The Invisibles Vol 1: Say You Want a Revolution Grant Morrison
I was on a Graphic Novel kick at this point and this volume of the Invisibles was given to me by Andreaboo. If you love V for Vendetta, you will love this. That anarchy feel is strong in this one. And there is weirdness too. Pop culture, literary, historical, mythological references abound. It is Morrison’s Sandman which means they both pull from a myriad of sources to tell their own weird and fantastical tales. The artwork is also superb.
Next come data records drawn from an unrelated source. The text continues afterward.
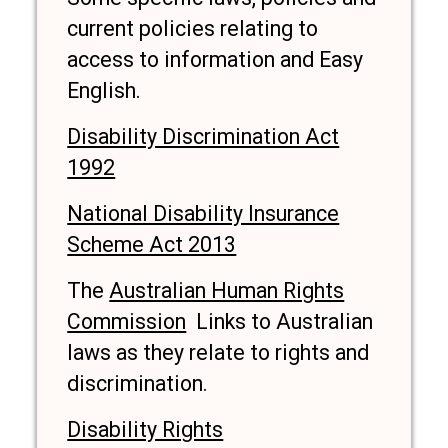
current policies relating to
access to information and Easy
English.
Disability Discrimination Act
1992
National Disability Insurance
Scheme Act 2013
The
Australian Human Rights
Commission
Links to Australian
laws as they relate to rights and
discrimination.
Disability Rights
City of Bones and City of Ashes (The Mortal Instruments #1 and 2) by Cassandra Clare
Teen people caught up supernatural hullaballoo and I am in. Sometimes I don’t catch these things until there are movies being made about these pesky teens but I catch up eventually. I decided to read the book before I saw the movie (yes I will see this movie) and the book is honestly, horrible. It is badly written and the story is interesting but not interesting enough to keep most going. But I have a weakness (sigh Twilight) for meaningless Teen supernatural drivel. So I read book 2. Which was slightly better, slightly worse and still frustrating as fuck. So what I am saying is unless you are a 15 year old teen or weak like me, don’t read this series.